Transcribed page contents:
• • •

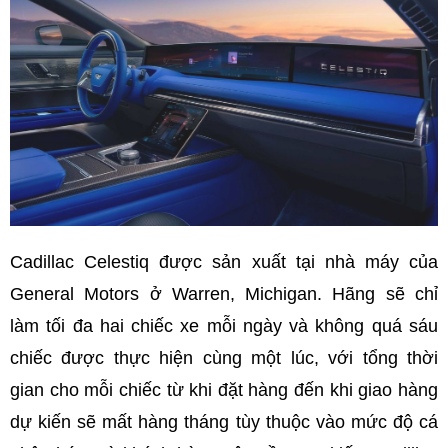
Cadillac Celestiq được sản xuất tại nhà máy của
General Motors ở Warren, Michigan. Hãng sẽ chỉ
làm tối đa hai chiếc xe mỗi ngày và không quá sáu
chiếc được thực hiện cùng một lúc, với tổng thời
gian cho mỗi chiếc từ khi đặt hàng đến khi giao hàng
dự kiến ​​sẽ mất hàng tháng tùy thuộc vào mức độ cá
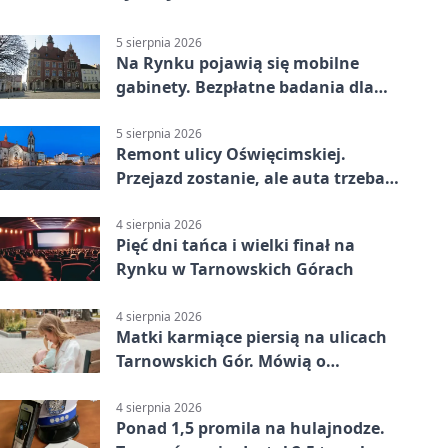
5 sierpnia 2026
Na Rynku pojawią się mobilne
gabinety. Bezpłatne badania dla
mieszkańców
5 sierpnia 2026
Remont ulicy Oświęcimskiej.
Przejazd zostanie, ale auta trzeba
przeparkować
4 sierpnia 2026
Pięć dni tańca i wielki finał na
Rynku w Tarnowskich Górach
4 sierpnia 2026
Matki karmiące piersią na ulicach
Tarnowskich Gór. Mówią o
wsparciu
4 sierpnia 2026
Ponad 1,5 promila na hulajnodze.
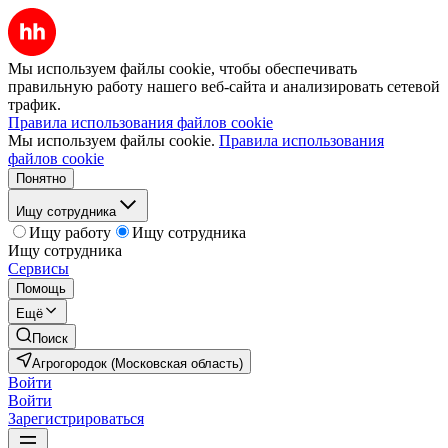
Мы используем файлы cookie, чтобы обеспечивать
правильную работу нашего веб-сайта и анализировать сетевой
трафик.
Правила использования файлов cookie
Мы используем файлы cookie.
Правила использования
файлов cookie
Понятно
Ищу сотрудника
Ищу работу
Ищу сотрудника
Ищу сотрудника
Сервисы
Помощь
Ещё
Поиск
Агрогородок (Московская область)
Войти
Войти
Зарегистрироваться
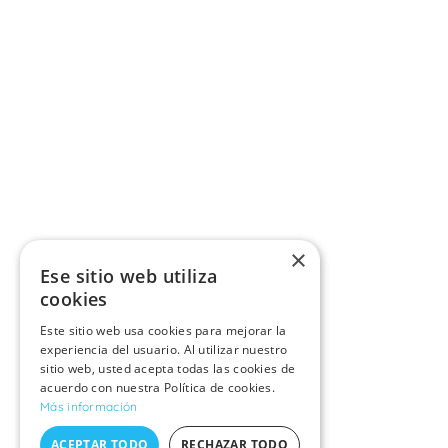
×
Ese sitio web utiliza
cookies
Este sitio web usa cookies para mejorar la
experiencia del usuario. Al utilizar nuestro
sitio web, usted acepta todas las cookies de
acuerdo con nuestra Política de cookies.
Más información
ACEPTAR TODO
RECHAZAR TODO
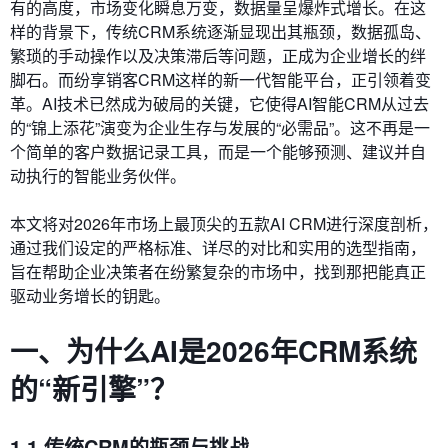
有的高度，市场变化瞬息万变，数据量呈爆炸式增长。在这
样的背景下，传统CRM系统逐渐显现出其瓶颈，数据孤岛、
繁琐的手动操作以及决策滞后等问题，正成为企业增长的绊
脚石。而纷享销客CRM这样的新一代智能平台，正引领着变
革。AI技术已然成为破局的关键，它使得AI智能CRM从过去
的“锦上添花”演变为企业生存与发展的“必需品”。这不再是一
个简单的客户数据记录工具，而是一个能够预测、建议并自
动执行的智能业务伙伴。
本文将对2026年市场上最顶尖的五款AI CRM进行深度剖析，
通过我们设定的严格标准、详尽的对比和实用的选型指南，
旨在帮助企业决策者在纷繁复杂的市场中，找到那把能真正
驱动业务增长的钥匙。
一、为什么AI是2026年CRM系统
的“新引擎”？
1.1 传统CRM的瓶颈与挑战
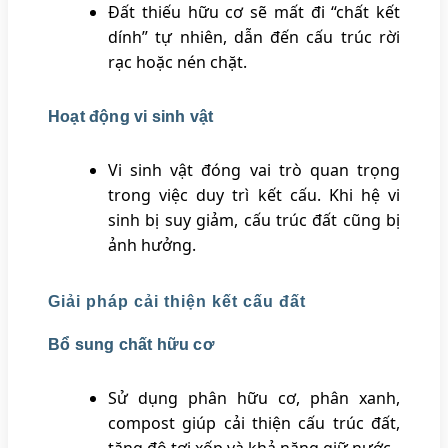
Đất thiếu hữu cơ sẽ mất đi “chất kết
dính” tự nhiên, dẫn đến cấu trúc rời
rạc hoặc nén chặt.
Hoạt động vi sinh vật
Vi sinh vật đóng vai trò quan trọng
trong việc duy trì kết cấu. Khi hệ vi
sinh bị suy giảm, cấu trúc đất cũng bị
ảnh hưởng.
Giải pháp cải thiện kết cấu đất
Bổ sung chất hữu cơ
Sử dụng phân hữu cơ, phân xanh,
compost giúp cải thiện cấu trúc đất,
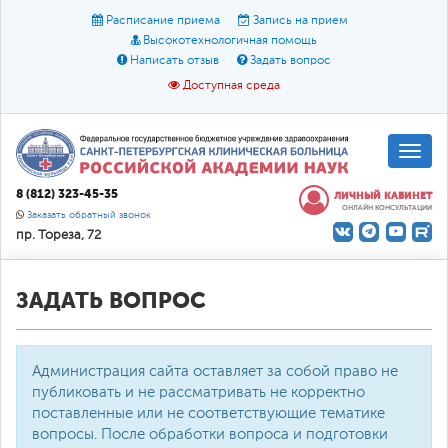
Расписание приема
Запись на прием
Высокотехнологичная помощь
Написать отзыв
Задать вопрос
Доступная среда
A
A
Размер шрифта:
A
8 (812) 323-45-35
ЛИЧНЫЙ КАБИНЕТ
ОНЛАЙН КОНСУЛЬТАЦИИ
Цвет:
A
A
A
Заказать обратный звонок
пр. Тореза, 72
Текст:
Кириллица
Брайль
Звук
О доступной среде
ЗАДАТЬ ВОПРОС
Администрация сайта оставляет за собой право не
публиковать и не рассматривать не корректно
поставленные или не соответствующие тематике
вопросы. После обработки вопроса и подготовки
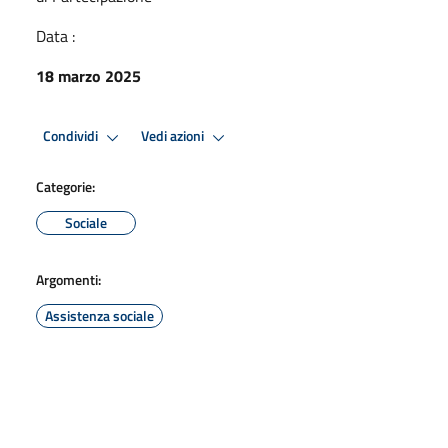
Data :
18 marzo 2025
Condividi
Vedi azioni
Categorie:
Sociale
Argomenti:
Assistenza sociale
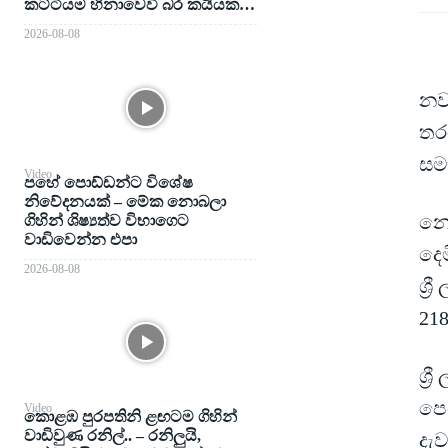
කට්ටියම හිනාවෙවී බර කයියක…
2026-08-08
නව
තරග
සමත
Video
පහේ පොඩ්ඩන්ට විශේෂ
නිවේදනයක් – මේක නොබලා
නෙ
ගිහින් ශිෂ්‍යත්ව විභාගෙට
වාඩිවෙන්න එපා
දෙ
2026-08-08
ශ්‍
218
ශ්‍
පෙර
Video
කොළඹ පුරපතිනි ළඟටම ගිහින්
වාඩිවුණ රනිල්.. – රනිලුයි,
දැව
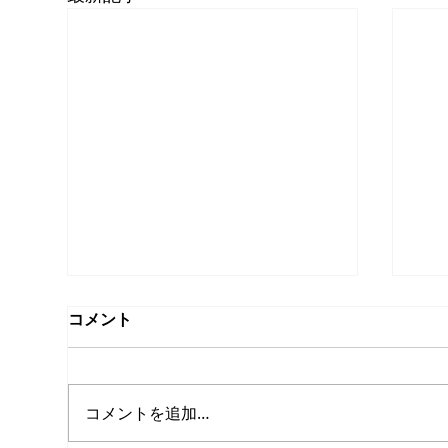
コメント
コメントを追加…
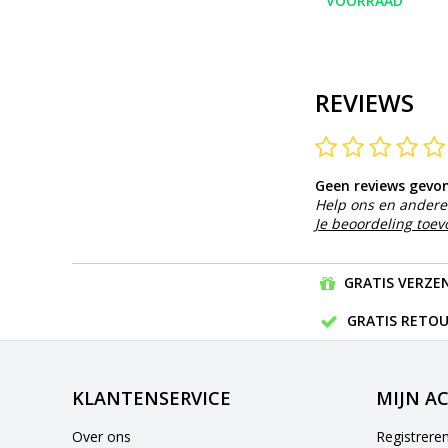
VOORRAAD
REVIEWS
Geen reviews gevo
Help ons en andere 
Je beoordeling toe
GRATIS VERZEN
GRATIS RETOU
KLANTENSERVICE
MIJN A
Over ons
Registrere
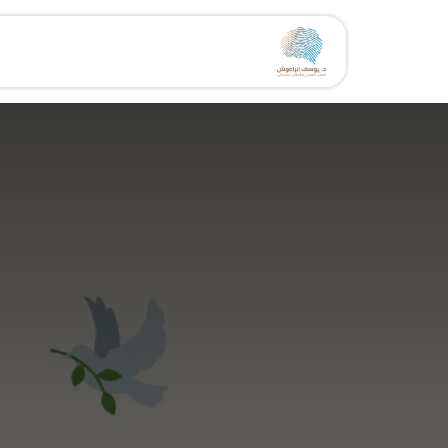
خطي للذهاب إلى المحتوى
الرئيسية
الخدمات
مقال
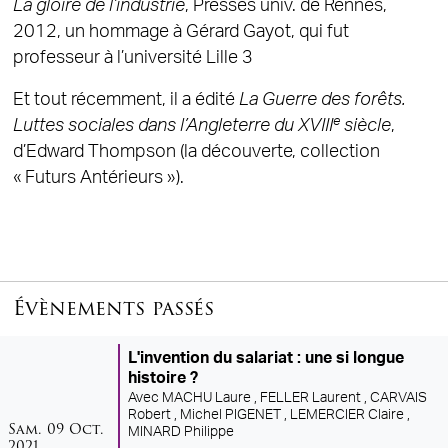
La gloire de l’industrie
, Presses univ. de Rennes,
2012, un hommage à Gérard Gayot, qui fut
professeur à l’université Lille 3
Et tout récemment, il a édité
La Guerre des forêts.
e
Luttes sociales dans l’Angleterre du XVIII
siècle
,
d’Edward Thompson (la découverte, collection
« Futurs Antérieurs »).
Évènements passés
L'invention du salariat : une si longue
histoire ?
Avec
MACHU Laure ,
FELLER Laurent ,
CARVAIS
Robert ,
Michel PIGENET ,
LEMERCIER Claire ,
samedi
octobre
Sam.
09
Oct.
MINARD Philippe
2021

• • •

## Task description:
Skipping any pictures, copy the entries exactly as they appear.

## Task answer:
Cadillac Celestiq được sản xuất tại nhà máy của
General Motors ở Warren, Michigan. Hãng sẽ chỉ
làm tối đa hai chiếc xe mỗi ngày và không quá sáu
chiếc được thực hiện cùng một lúc, với tổng thời
gian cho mỗi chiếc từ khi đặt hàng đến khi giao hàng
dự kiến ​​sẽ mất hàng tháng tùy thuộc vào mức độ cá
5 sierpnia 2026
Na Rynku pojawią się mobilne
gabinety. Bezpłatne badania dla
mieszkańców
5 sierpnia 2026
Remont ulicy Oświęcimskiej.
Przejazd zostanie, ale auta trzeba
przeparkować
4 sierpnia 2026
Pięć dni tańca i wielki finał na
Rynku w Tarnowskich Górach
4 sierpnia 2026
Matki karmiące piersią na ulicach
Tarnowskich Gór. Mówią o
wsparciu
4 sierpnia 2026
Ponad 1,5 promila na hulajnodze.
Мы используем файлы cookie, чтобы обеспечивать
правильную работу нашего веб-сайта и анализировать сетевой
трафик.
Правила использования файлов cookie
Мы используем файлы cookie.
Правила использования
файлов cookie
Понятно
Ищу сотрудника
Ищу работу
Ищу сотрудника
Ищу сотрудника
Сервисы
Помощь
Ещё
Поиск
Агрогородок (Московская область)
Войти
Войти
Зарегистрироваться
×
Ese sitio web utiliza
cookies
Este sitio web usa cookies para mejorar la
experiencia del usuario. Al utilizar nuestro
sitio web, usted acepta todas las cookies de
acuerdo con nuestra Política de cookies.
Más información
ACEPTAR TODO
RECHAZAR TODO
有的高度，市场变化瞬息万变，数据量呈爆炸式增长。在这
样的背景下，传统CRM系统逐渐显现出其瓶颈，数据孤岛、
繁琐的手动操作以及决策滞后等问题，正成为企业增长的绊
脚石。而纷享销客CRM这样的新一代智能平台，正引领着变
革。AI技术已然成为破局的关键，它使得AI智能CRM从过去
的“锦上添花”演变为企业生存与发展的“必需品”。这不再是一
个简单的客户数据记录工具，而是一个能够预测、建议并自
动执行的智能业务伙伴。
本文将对2026年市场上最顶尖的五款AI CRM进行深度剖析，
通过我们设定的严格标准、详尽的对比和实用的选型指南，
旨在帮助企业决策者在纷繁复杂的市场中，找到那把能真正
驱动业务增长的钥匙。
一、为什么AI是2026年CRM系统
的“新引擎”？
1.1 传统CRM的瓶颈与挑战
Đất thiếu hữu cơ sẽ mất đi “chất kết
dính” tự nhiên, dẫn đến cấu trúc rời
rạc hoặc nén chặt.
Hoạt động vi sinh vật
Vi sinh vật đóng vai trò quan trọng
trong việc duy trì kết cấu. Khi hệ vi
sinh bị suy giảm, cấu trúc đất cũng bị
ảnh hưởng.
Giải pháp cải thiện kết cấu đất
Bổ sung chất hữu cơ
Sử dụng phân hữu cơ, phân xanh,
compost giúp cải thiện cấu trúc đất,
Расписание приема
Запись на прием
Высокотехнологичная помощь
Написать отзыв
Задать вопрос
Доступная среда
A
A
Размер шрифта:
A
8 (812) 323-45-35
ЛИЧНЫЙ КАБИНЕТ
ОНЛАЙН КОНСУЛЬТАЦИИ
Цвет:
A
A
A
Заказать обратный звонок
пр. Тореза, 72
Текст:
Кириллица
Брайль
Звук
О доступной среде
ЗАДАТЬ ВОПРОС
Администрация сайта оставляет за собой право не
публиковать и не рассматривать не корректно
поставленные или не соответствующие тематике
вопросы. После обработки вопроса и подготовки
Data :
18 marzo 2025
Condividi
Vedi azioni
Categorie:
Sociale
Argomenti:
Assistenza sociale
කට්ටියම හිනාවෙවී බර කයියක…
2026-08-08
නව
තරග
සමත
Video
පහේ පොඩ්ඩන්ට විශේෂ
නිවේදනයක් – මේක නොබලා
නෙ
ගිහින් ශිෂ්‍යත්ව විභාගෙට
වාඩිවෙන්න එපා
දෙ
2026-08-08
ශ්‍
218
ශ්‍
පෙර
Video
කොළඹ පුරපතිනි ළඟටම ගිහින්
වාඩිවුණ රනිල්.. – රනිලුයි,
දැව
コメント
コメントを追加…
VOORRAAD
REVIEWS
Geen reviews gevo
Help ons en andere 
Je beoordeling toe
GRATIS VERZEN
GRATIS RETOU
KLANTENSERVICE
MIJN A
Over ons
Registrere
خطي للذهاب إلى المحتوى
الرئيسية
الخدمات
مقال
La gloire de l’industrie
, Presses univ. de Rennes,
2012, un hommage à Gérard Gayot, qui fut
professeur à l’université Lille 3
Et tout récemment, il a édité
La Guerre des forêts.
e
Luttes sociales dans l’Angleterre du XVIII
siècle
,
d’Edward Thompson (la découverte, collection
« Futurs Antérieurs »).
Évènements passés
L'invention du salariat : une si longue
histoire ?
Avec
MACHU Laure ,
FELLER Laurent ,
CARVAIS
Robert ,
Michel PIGENET ,
LEMERCIER Claire ,
samedi
octobre
Sam.
09
Oct.
MINARD Philippe
2021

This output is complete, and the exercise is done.